**Instructions for the task:** All of the entries must be reproduced exactly, with no images carried over.

**Data under study:**

□ □ □ □

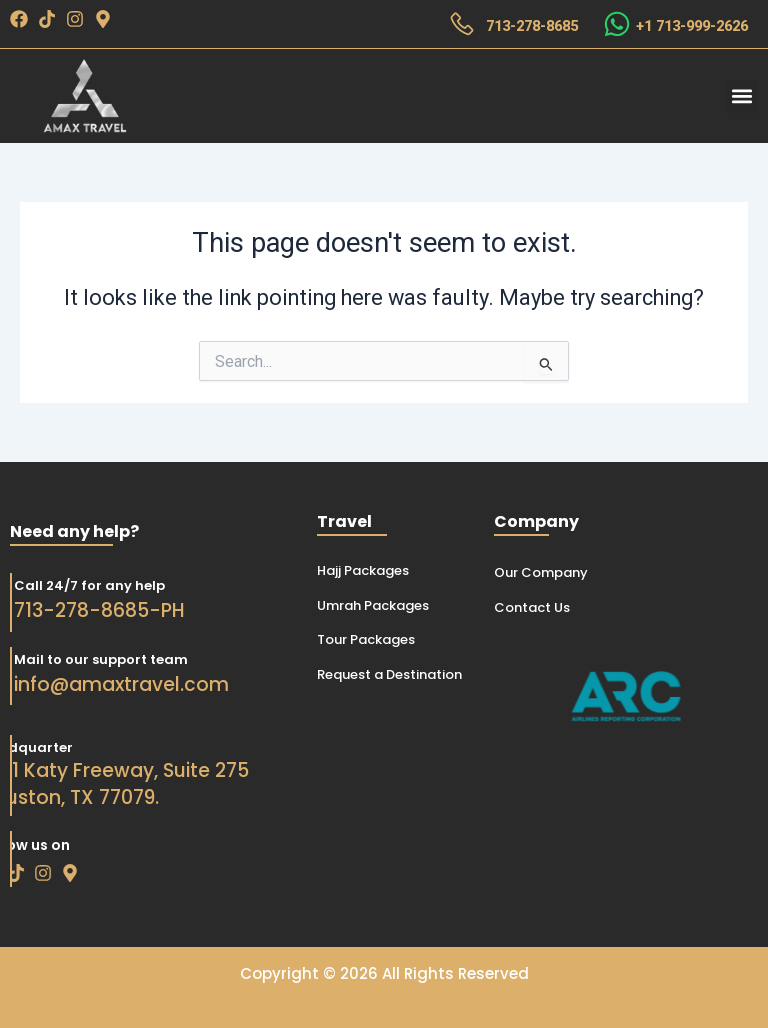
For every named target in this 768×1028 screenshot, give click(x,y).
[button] (741, 96)
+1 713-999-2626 (692, 26)
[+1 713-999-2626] (617, 24)
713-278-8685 (532, 26)
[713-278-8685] (462, 24)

□ □ □ □

**Written solution:**
For every named target in this 768×1028 screenshot, give click(x,y).
[button] (741, 96)
+1 713-999-2626 (692, 26)
[+1 713-999-2626] (617, 24)
713-278-8685 (532, 26)
[713-278-8685] (462, 24)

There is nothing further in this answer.